*Required action*
With the pictures removed, set down all of the entries below exactly.

*Stored data entries*
== Segment start ==

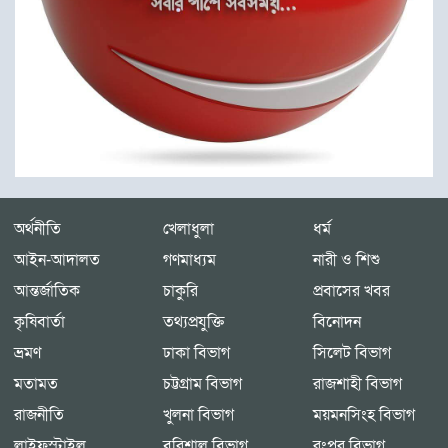
অর্থনীতি
খেলাধুলা
ধর্ম
আইন-আদালত
গণমাধ্যম
নারী ও শিশু
আন্তর্জাতিক
চাকুরি
প্রবাসের খবর
কৃষিবার্তা
তথ্যপ্রযুক্তি
বিনোদন
ভ্রমণ
ঢাকা বিভাগ
সিলেট বিভাগ
মতামত
চট্টগ্রাম বিভাগ
রাজশাহী বিভাগ
রাজনীতি
খুলনা বিভাগ
ময়মনসিংহ বিভাগ
লাইফস্টাইল
বরিশাল বিভাগ
রংপুর বিভাগ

== Segment end ==

*Task response*
অর্থনীতি
খেলাধুলা
ধর্ম
আইন-আদালত
গণমাধ্যম
নারী ও শিশু
আন্তর্জাতিক
চাকুরি
প্রবাসের খবর
কৃষিবার্তা
তথ্যপ্রযুক্তি
বিনোদন
ভ্রমণ
ঢাকা বিভাগ
সিলেট বিভাগ
মতামত
চট্টগ্রাম বিভাগ
রাজশাহী বিভাগ
রাজনীতি
খুলনা বিভাগ
ময়মনসিংহ বিভাগ
লাইফস্টাইল
বরিশাল বিভাগ
রংপুর বিভাগ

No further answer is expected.